↓↓↓

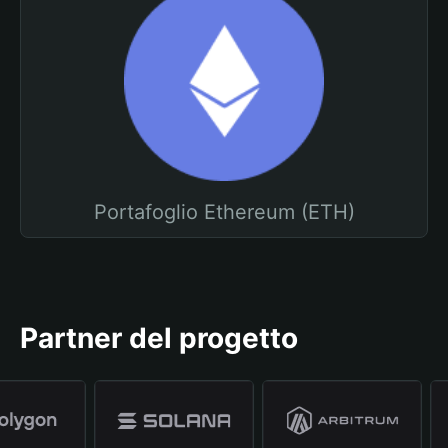
Portafoglio Ethereum (ETH)
Partner del progetto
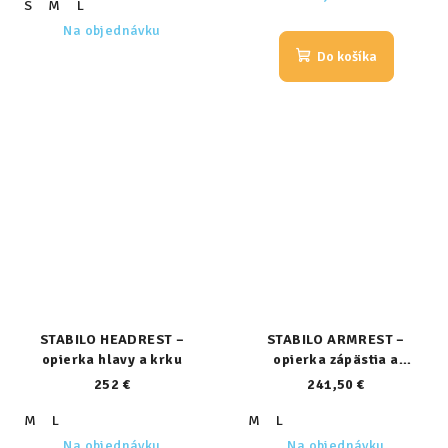
S
M
L
Na objednávku
Do košíka
STABILO HEADREST –
STABILO ARMREST –
opierka hlavy a krku
opierka zápästia a
predlaktia
252 €
241,50 €
M
L
M
L
Na objednávku
Na objednávku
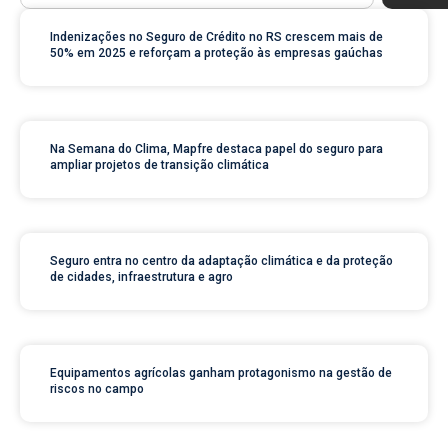
Indenizações no Seguro de Crédito no RS crescem mais de
50% em 2025 e reforçam a proteção às empresas gaúchas
Na Semana do Clima, Mapfre destaca papel do seguro para
ampliar projetos de transição climática
Seguro entra no centro da adaptação climática e da proteção
de cidades, infraestrutura e agro
Equipamentos agrícolas ganham protagonismo na gestão de
riscos no campo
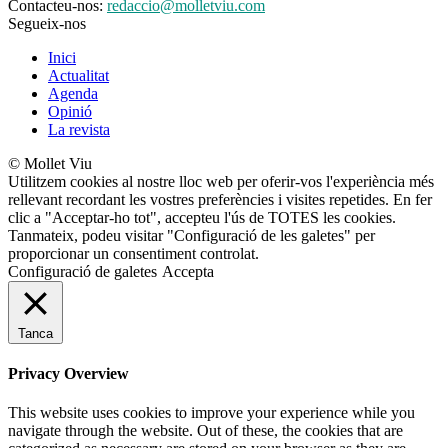
Contacteu-nos:
redaccio@molletviu.com
Segueix-nos
Inici
Actualitat
Agenda
Opinió
La revista
© Mollet Viu
Utilitzem cookies al nostre lloc web per oferir-vos l'experiència més
rellevant recordant les vostres preferències i visites repetides. En fer
clic a "Acceptar-ho tot", accepteu l'ús de TOTES les cookies.
Tanmateix, podeu visitar "Configuració de les galetes" per
proporcionar un consentiment controlat.
Configuració de galetes
Accepta
Tanca
Privacy Overview
This website uses cookies to improve your experience while you
navigate through the website. Out of these, the cookies that are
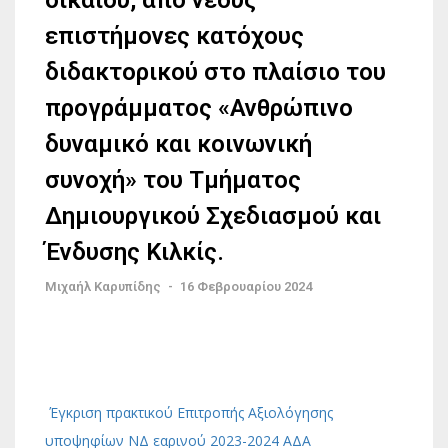
δικαίου, από νέους
επιστήμονες κατόχους
διδακτορικού στο πλαίσιο του
προγράμματος «Ανθρώπινο
δυναμικό και κοινωνική
συνοχή» του Τμήματος
Δημιουργικού Σχεδιασμού και
Ένδυσης Κιλκίς.
Μιχαήλ Καρυπίδης
-
16 Φεβρουαρίου 2024
Έγκριση πρακτικού Επιτροπής Αξιολόγησης
υποψηφίων ΝΔ εαρινού 2023-2024 ΑΔΑ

↑↑↑

## Assignment
Could the data be reproduced exactly, with the pictures omitted?

## Response
Portafoglio Ethereum (ETH)
Partner del progetto
S
M
L
Na objednávku
Do košíka
STABILO HEADREST –
STABILO ARMREST –
opierka hlavy a krku
opierka zápästia a
predlaktia
252 €
241,50 €
M
L
M
L
Na objednávku
Na objednávku
Indenizações no Seguro de Crédito no RS crescem mais de
50% em 2025 e reforçam a proteção às empresas gaúchas
Na Semana do Clima, Mapfre destaca papel do seguro para
ampliar projetos de transição climática
Seguro entra no centro da adaptação climática e da proteção
de cidades, infraestrutura e agro
Equipamentos agrícolas ganham protagonismo na gestão de
riscos no campo
Contacteu-nos:
redaccio@molletviu.com
Segueix-nos
Inici
Actualitat
Agenda
Opinió
La revista
© Mollet Viu
Utilitzem cookies al nostre lloc web per oferir-vos l'experiència més
rellevant recordant les vostres preferències i visites repetides. En fer
clic a "Acceptar-ho tot", accepteu l'ús de TOTES les cookies.
Tanmateix, podeu visitar "Configuració de les galetes" per
proporcionar un consentiment controlat.
Configuració de galetes
Accepta
Tanca
Privacy Overview
This website uses cookies to improve your experience while you
navigate through the website. Out of these, the cookies that are
δικαίου, από νέους
επιστήμονες κατόχους
διδακτορικού στο πλαίσιο του
προγράμματος «Ανθρώπινο
δυναμικό και κοινωνική
συνοχή» του Τμήματος
Δημιουργικού Σχεδιασμού και
Ένδυσης Κιλκίς.
Μιχαήλ Καρυπίδης
-
16 Φεβρουαρίου 2024
Έγκριση πρακτικού Επιτροπής Αξιολόγησης
υποψηφίων ΝΔ εαρινού 2023-2024 ΑΔΑ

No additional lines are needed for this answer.